When it comes to solar energy, the elements often get in the way. Solar panels harness the most power when the sun is up and burning bright, so if it’s storming or just a tad overcast, they could be banking little to no energy.
Scientists at the University of British Columbia think they have a work-around for this age-old problem. They’ve developed a solar cell that converts dim and bright light into energy at equal efficiency — and it comes from E. coli bacteria.
This new solar cell is “biogenic,” or made from living organisms. The UBC researchers produced it by genetically engineering E. coli so the bacteria created large quantities of lycopene, a natural dye found in tomatoes, watermelon, and other red produce. Why were they so interested in lycopene? The pigment is especially sensitive to light, and great at harvesting it.
This modified bacteria was then coated in a mineral that could serve as a semiconductor. The scientists applied their creation to a glass surface, generating a current density of 0.686 milliamps per square centimeter. That was almost double the amount “achieved by others in the field,” according to the UBC press release.
“We recorded the highest current density for a biogenic solar cell,” Vikramaditya Yadav, the UBC professor who led the project, says in the release. “These hybrid materials that we are developing can be manufactured economically and sustainably, and, with sufficient optimization, could perform at comparable efficiencies as conventional solar cells.”
Yadav believes this cell could be useful in British Columbia or northern European countries like England, where the skies are perpetually gray. But he also thinks his team has discovered a cost-saving measure for the renewable energy industry.
Previous attempts at biogenic solar cells have focused on extracting natural dyes from bacteria, which is an expensive and complicated process requiring toxic solvents.

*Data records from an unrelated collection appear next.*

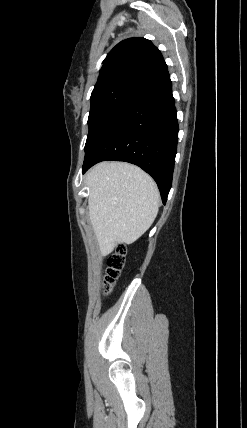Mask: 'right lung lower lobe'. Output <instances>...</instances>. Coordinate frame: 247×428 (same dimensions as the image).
Here are the masks:
<instances>
[{
    "label": "right lung lower lobe",
    "mask_w": 247,
    "mask_h": 428,
    "mask_svg": "<svg viewBox=\"0 0 247 428\" xmlns=\"http://www.w3.org/2000/svg\"><path fill=\"white\" fill-rule=\"evenodd\" d=\"M178 121L169 74L140 92L86 151L82 172L104 160L133 163L150 174L167 201L172 184Z\"/></svg>",
    "instance_id": "98d812e1"
}]
</instances>
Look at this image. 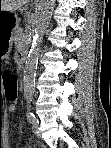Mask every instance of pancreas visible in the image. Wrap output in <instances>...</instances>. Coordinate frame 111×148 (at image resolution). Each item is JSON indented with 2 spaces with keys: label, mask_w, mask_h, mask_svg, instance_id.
Returning a JSON list of instances; mask_svg holds the SVG:
<instances>
[{
  "label": "pancreas",
  "mask_w": 111,
  "mask_h": 148,
  "mask_svg": "<svg viewBox=\"0 0 111 148\" xmlns=\"http://www.w3.org/2000/svg\"><path fill=\"white\" fill-rule=\"evenodd\" d=\"M15 40H17V41H20V40L24 41L25 40V34L23 32H21L20 30H17L15 32Z\"/></svg>",
  "instance_id": "1"
}]
</instances>
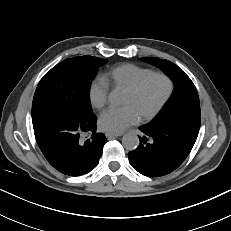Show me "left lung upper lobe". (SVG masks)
<instances>
[{
  "label": "left lung upper lobe",
  "instance_id": "left-lung-upper-lobe-1",
  "mask_svg": "<svg viewBox=\"0 0 231 231\" xmlns=\"http://www.w3.org/2000/svg\"><path fill=\"white\" fill-rule=\"evenodd\" d=\"M166 72L174 81V92L164 112L147 124L153 127H183L199 129L201 124L200 102L197 90L186 75L174 63L155 57L141 58Z\"/></svg>",
  "mask_w": 231,
  "mask_h": 231
}]
</instances>
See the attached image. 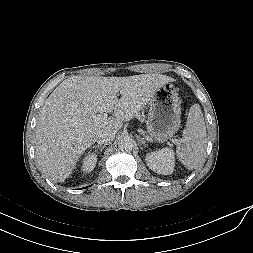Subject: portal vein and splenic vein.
<instances>
[{"label": "portal vein and splenic vein", "mask_w": 253, "mask_h": 253, "mask_svg": "<svg viewBox=\"0 0 253 253\" xmlns=\"http://www.w3.org/2000/svg\"><path fill=\"white\" fill-rule=\"evenodd\" d=\"M107 116H108V115H107V113L105 112V113H101V114L96 115V116H95V119H96V120H99V119H101V118H107ZM173 142L176 143V144H179V141H178L177 139H174Z\"/></svg>", "instance_id": "18ae733b"}]
</instances>
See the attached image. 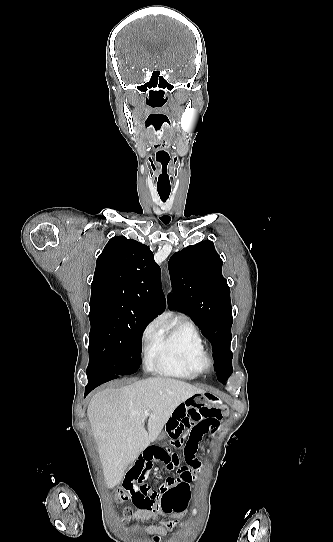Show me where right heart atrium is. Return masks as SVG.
<instances>
[{
  "mask_svg": "<svg viewBox=\"0 0 333 542\" xmlns=\"http://www.w3.org/2000/svg\"><path fill=\"white\" fill-rule=\"evenodd\" d=\"M157 335L158 333L154 325H149L144 331L143 338L146 343H150L156 339Z\"/></svg>",
  "mask_w": 333,
  "mask_h": 542,
  "instance_id": "right-heart-atrium-1",
  "label": "right heart atrium"
}]
</instances>
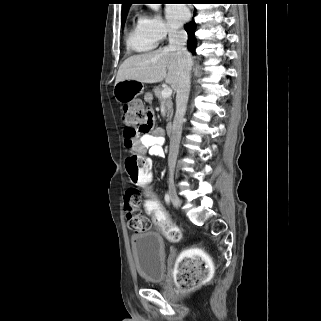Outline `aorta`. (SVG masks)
I'll use <instances>...</instances> for the list:
<instances>
[{
	"label": "aorta",
	"instance_id": "obj_1",
	"mask_svg": "<svg viewBox=\"0 0 321 321\" xmlns=\"http://www.w3.org/2000/svg\"><path fill=\"white\" fill-rule=\"evenodd\" d=\"M151 5H154L155 7H157L158 4H151Z\"/></svg>",
	"mask_w": 321,
	"mask_h": 321
}]
</instances>
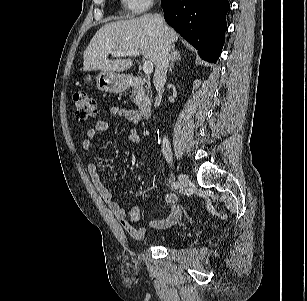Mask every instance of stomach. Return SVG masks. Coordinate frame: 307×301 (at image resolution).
<instances>
[{
  "instance_id": "1",
  "label": "stomach",
  "mask_w": 307,
  "mask_h": 301,
  "mask_svg": "<svg viewBox=\"0 0 307 301\" xmlns=\"http://www.w3.org/2000/svg\"><path fill=\"white\" fill-rule=\"evenodd\" d=\"M128 78L124 74L103 71L96 77L97 88L104 92L120 93L127 88ZM92 83V77H84V84Z\"/></svg>"
}]
</instances>
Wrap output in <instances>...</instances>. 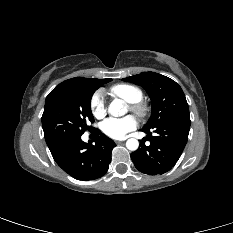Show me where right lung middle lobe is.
<instances>
[{
	"instance_id": "dd1d6c3e",
	"label": "right lung middle lobe",
	"mask_w": 233,
	"mask_h": 233,
	"mask_svg": "<svg viewBox=\"0 0 233 233\" xmlns=\"http://www.w3.org/2000/svg\"><path fill=\"white\" fill-rule=\"evenodd\" d=\"M85 83L70 89L61 90L46 98L42 115V126L46 143L52 146L64 139L80 136L87 126V121H94L90 102L94 92L104 83Z\"/></svg>"
}]
</instances>
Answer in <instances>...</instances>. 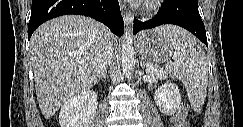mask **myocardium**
<instances>
[{
	"label": "myocardium",
	"instance_id": "obj_1",
	"mask_svg": "<svg viewBox=\"0 0 243 127\" xmlns=\"http://www.w3.org/2000/svg\"><path fill=\"white\" fill-rule=\"evenodd\" d=\"M156 5H157V1L148 2L145 6V10L146 11L154 10L156 8Z\"/></svg>",
	"mask_w": 243,
	"mask_h": 127
}]
</instances>
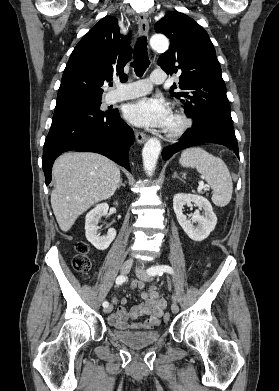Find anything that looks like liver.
I'll list each match as a JSON object with an SVG mask.
<instances>
[{"label":"liver","mask_w":279,"mask_h":391,"mask_svg":"<svg viewBox=\"0 0 279 391\" xmlns=\"http://www.w3.org/2000/svg\"><path fill=\"white\" fill-rule=\"evenodd\" d=\"M52 175L51 205L64 232L92 205L110 198L121 180L113 161L92 152L62 154L53 165Z\"/></svg>","instance_id":"liver-1"}]
</instances>
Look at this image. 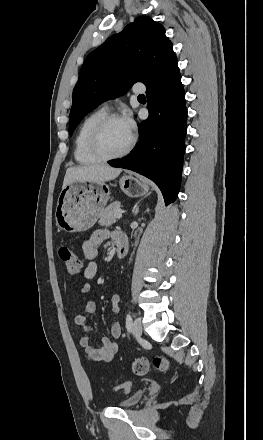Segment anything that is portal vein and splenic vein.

Scientists want the dye because bacteria use it for photosynthesis, but the solvents they use can cause the dye to degrade, weakening its efficiency. The UBC cell could reduce the price of dye production to one-tenth of the current cost, Yadav claims.
The new find isn’t ready to go on solar panels just yet. Yadav describes the cell as a “first generation prototype” that will need further testing and modifications before it can compete with silicon solar cells, which deliver more electricity than biogenic bacteria-based options. But Yadav believes his cell has real potential for the renewable industry grid, and potentially even deep-sea exploration, where the light is also notably dim.
“Our solution to a uniquely B.C. [British Columbia] problem is a significant step toward making solar energy more economical,” he says in the press release. Yadav’s complete research can be found in the peer-reviewed scientific journal Small, which published the UBC findings earlier this year.